Chart from NACCHO report; a similar chart in the report shows services and programs more prevalent in rural areas. |
Local health departments serving rural jurisdictions are less likely to provide regulation, inspection, and licensing services, as well as environmental health services, with the exception of regulating public drinking-water supplies, according to a report from the National Association of City and County Health Officials.

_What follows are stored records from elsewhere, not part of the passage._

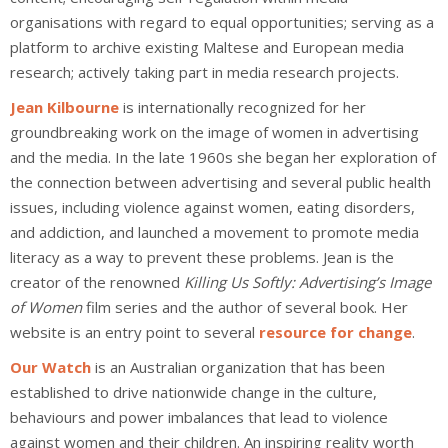
organisations with regard to equal opportunities; serving as a
platform to archive existing Maltese and European media
research; actively taking part in media research projects.
Jean Kilbourne
is internationally recognized for her
groundbreaking work on the image of women in advertising
and the media. In the late 1960s she began her exploration of
the connection between advertising and several public health
issues, including violence against women, eating disorders,
and addiction, and launched a movement to promote media
literacy as a way to prevent these problems. Jean is the
creator of the renowned
Killing Us Softly: Advertising’s Image
of Women
film series and the author of several book. Her
website is an entry point to several
resource for change
.
Our Watch
is an Australian organization that has been
established to drive nationwide change in the culture,
behaviours and power imbalances that lead to violence
against women and their children. An inspiring reality worth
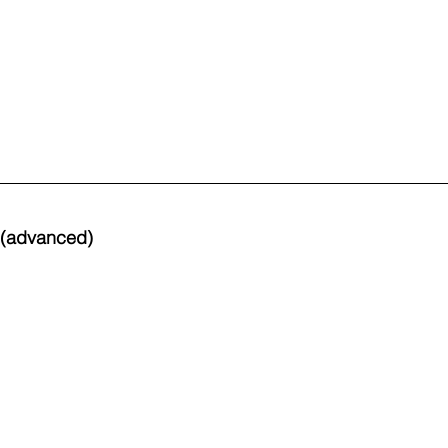
s (advanced)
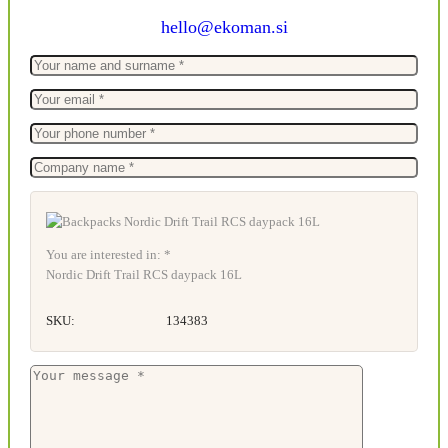
hello@ekoman.si
You are interested in: *
Nordic Drift Trail RCS daypack 16L
SKU:
134383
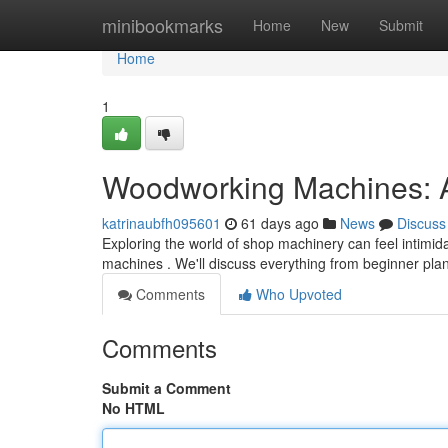
Home
minibookmarks
Home
New
Submit
Home
1
Woodworking Machines: A
katrinaubfh095601
61 days ago
News
Discuss
Exploring the world of shop machinery can feel intimida
machines . We'll discuss everything from beginner pl
Comments
Who Upvoted
Comments
Submit a Comment
No HTML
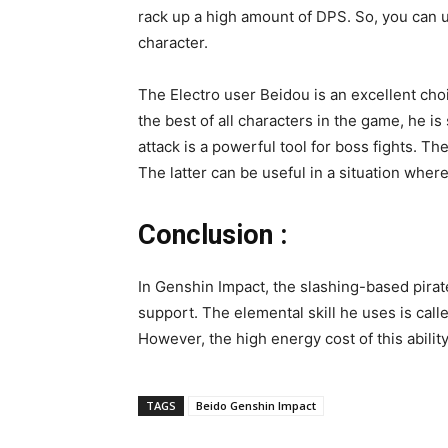
rack up a high amount of DPS. So, you can us
character.
The Electro user Beidou is an excellent cho
the best of all characters in the game, he i
attack is a powerful tool for boss fights. The
The latter can be useful in a situation whe
Conclusion :
In Genshin Impact, the slashing-based pira
support. The elemental skill he uses is calle
However, the high energy cost of this abilit
TAGS
Beido Genshin Impact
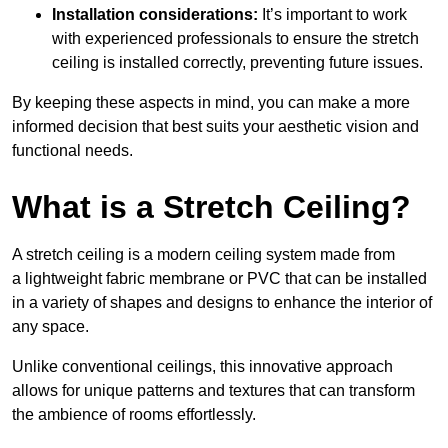
Installation considerations:
It’s important to work
with experienced professionals to ensure the stretch
ceiling is installed correctly, preventing future issues.
By keeping these aspects in mind, you can make a more
informed decision that best suits your aesthetic vision and
functional needs.
What is a Stretch Ceiling?
A stretch ceiling is a modern ceiling system made from
a lightweight fabric membrane or PVC that can be installed
in a variety of shapes and designs to enhance the interior of
any space.
Unlike conventional ceilings, this innovative approach
allows for unique patterns and textures that can transform
the ambience of rooms effortlessly.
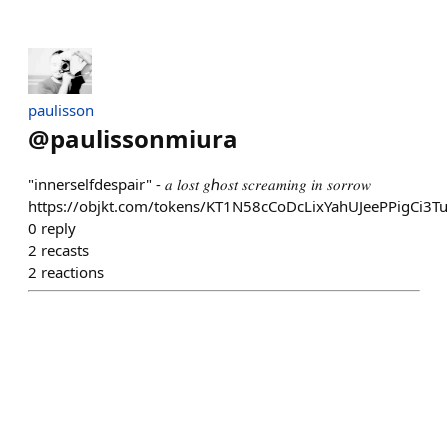
paulisson
@
paulissonmiura
"innerselfdespair" - 𝑎 𝑙𝑜𝑠𝑡 𝑔ℎ𝑜𝑠𝑡 𝑠𝑐𝑟𝑒𝑎𝑚𝑖𝑛𝑔 𝑖𝑛 𝑠𝑜𝑟𝑟𝑜𝑤
https://objkt.com/tokens/KT1N58cCoDcLixYahUJeePPigCi3
0
reply
2
recasts
2
reactions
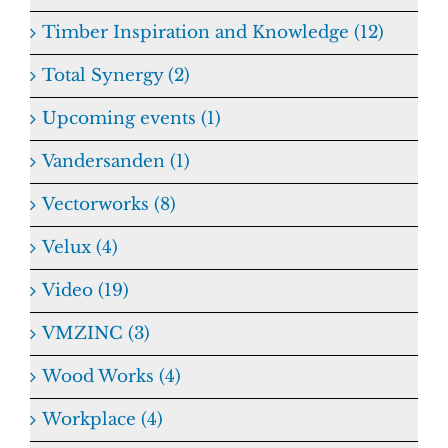
Timber Inspiration and Knowledge (12)
Total Synergy (2)
Upcoming events (1)
Vandersanden (1)
Vectorworks (8)
Velux (4)
Video (19)
VMZINC (3)
Wood Works (4)
Workplace (4)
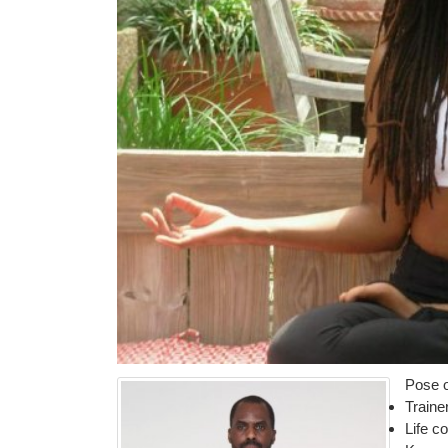
Pose o
Traine
Life c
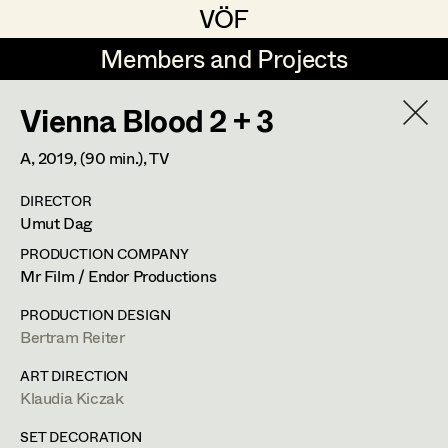
VÖF
VÖF
Members and Projects
Members and Projects
Vienna Blood 2 + 3
DE
EN
HOME
A,
2019
, (90 min.)
, TV
Christine Dosch
Production Design
Suche
Log in
DIRECTOR
Christine Egger
Production Design Assistant
Umut Dag
Art Department
Julia Gmoser
PRODUCTION COMPANY
Mr Film / Endor Productions
Antoinette Höring
Art Direction
Costume Department
PRODUCTION DESIGN
Klaudia Kiczak
Assistant Art Director
Bertram Reiter
Retired Members
Stella Krausz
ART DIRECTION
Klaudia Kiczak
Honorary Members
Julia Libiseller
Set Decoration
In Memoriam
SET DECORATION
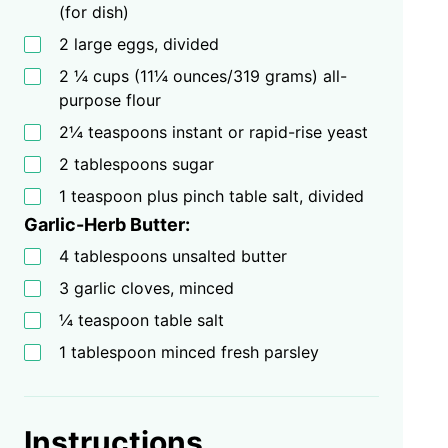
(for dish)
2 large eggs, divided
2 ¼ cups (11¼ ounces/319 grams) all-
purpose flour
2¼ teaspoons instant or rapid-rise yeast
2 tablespoons sugar
1 teaspoon plus pinch table salt, divided
Garlic-Herb Butter:
4 tablespoons unsalted butter
3 garlic cloves, minced
¼ teaspoon table salt
1 tablespoon minced fresh parsley
Instructions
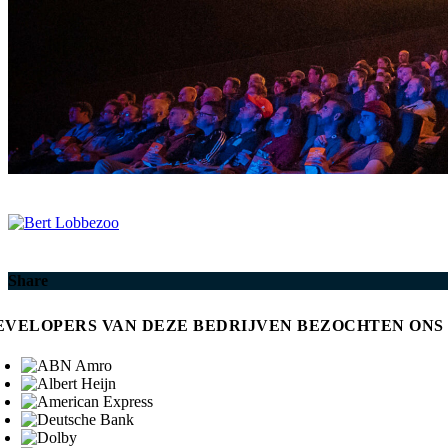
Share
EVELOPERS VAN DEZE BEDRIJVEN BEZOCHTEN ONS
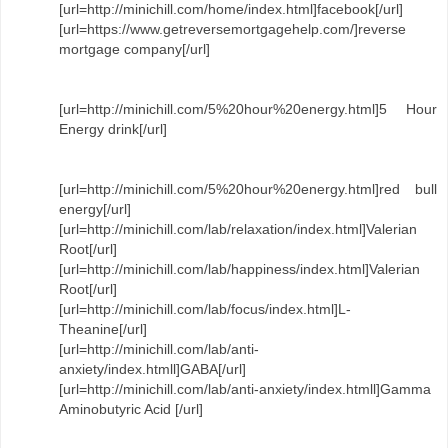
[url=http://minichill.com/home/index.html]facebook[/url]
[url=https://www.getreversemortgagehelp.com/]reverse
mortgage company[/url]
[url=http://minichill.com/5%20hour%20energy.html]5 Hour
Energy drink[/url]
[url=http://minichill.com/5%20hour%20energy.html]red bull
energy[/url]
[url=http://minichill.com/lab/relaxation/index.html]Valerian
Root[/url]
[url=http://minichill.com/lab/happiness/index.html]Valerian
Root[/url]
[url=http://minichill.com/lab/focus/index.html]L-
Theanine[/url]
[url=http://minichill.com/lab/anti-
anxiety/index.htmll]GABA[/url]
[url=http://minichill.com/lab/anti-anxiety/index.htmll]Gamma
Aminobutyric Acid [/url]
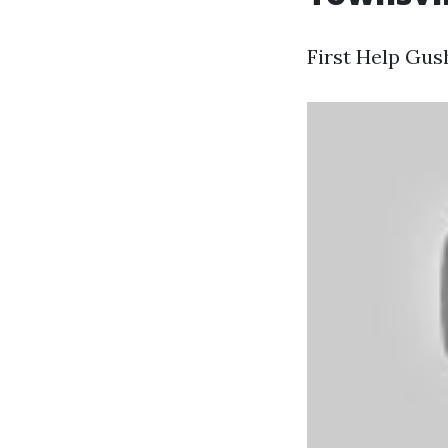
First Help Gus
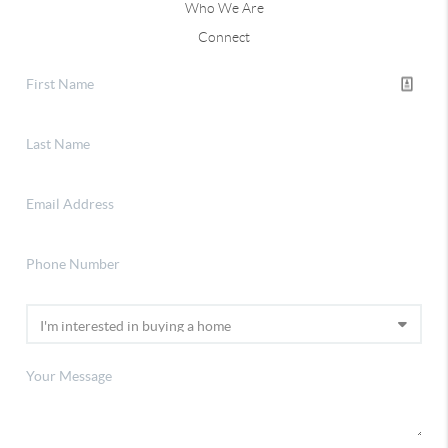
Who We Are
Connect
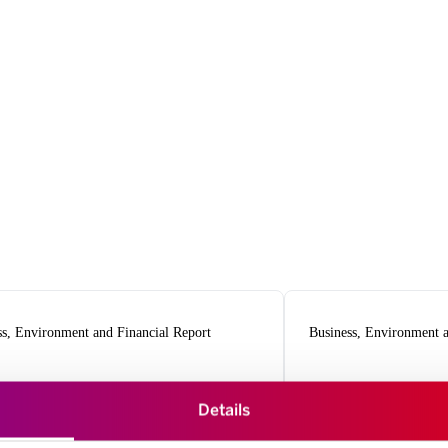
ss, Environment and Financial Report
Business, Environment a
024
2023
Details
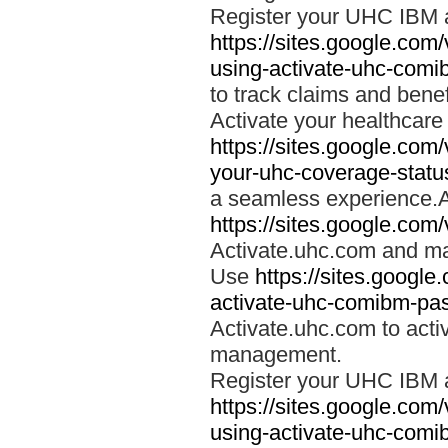
Register your UHC IBM 
https://sites.google.co
using-activate-uhc-comi
to track claims and benefi
Activate your healthcare
https://sites.google.co
your-uhc-coverage-statu
a seamless experience.A
https://sites.google.com
Activate.uhc.com and ma
Use
https://sites.googl
activate-uhc-comibm-pas
Activate.uhc.com to acti
management.
Register your UHC IBM 
https://sites.google.co
using-activate-uhc-comi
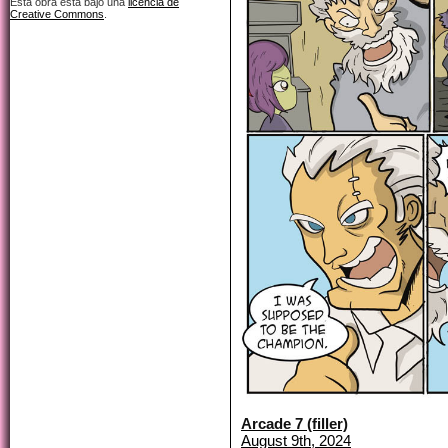
Esta obra está bajo una
licencia de
Creative Commons
.
Arcade 7 (filler)
August 9th, 2024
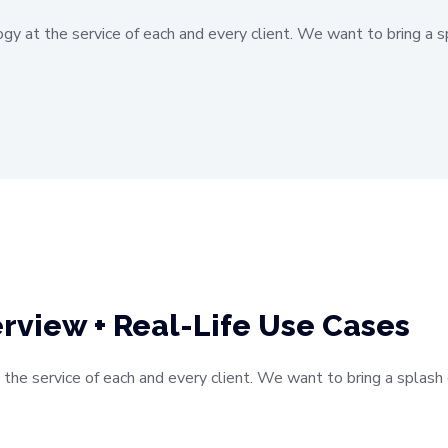
ogy at the service of each and every client. We want to bring a s
rview + Real-Life Use Cases
 the service of each and every client. We want to bring a splas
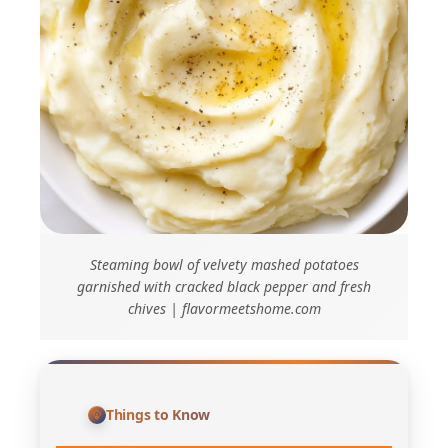
Steaming bowl of velvety mashed potatoes
garnished with cracked black pepper and fresh
chives | flavormeetshome.com
Things to Know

The report, based on a survey of local health departments, found several other disparities. Rural health departments are less likely to be involved in preventing sale of tobacco products, including electronic cigarettes, to minors; are half as likely as their urban counterparts to recruit employees from academic institutions; and are three to four times less likely to use social media, other than Facebook, which more than 80 percent of both types reported using.
On the other hand, "Local health departments serving rural jurisdictions are more likely to provide certain clinical services, including childhood and adult immunizations, maternal and child health services, and screening/treatment for various conditions," and they get more funding per person than their urban counterparts, the report says.
"The difference in clinical revenues among rural and urban LHDs is particularly striking (mean of $21 per capita for rural jurisdictions versus $6 per capita for urban jurisdictions)," the report says. That likely reflects a shortage of health-care providers in many rural areas and a higher reliance on local health departments. One funding source is the federal Women, Infants and Children nutrition program, in which 76 percent of rural health departments responding to the survey participate, compared to 59 percent of urban departments responding.
Departments were coded as urban or rural based on whether the majority of people they serve live in from urban or rural census tracts. Many rural census tracts are in metropolitan areas.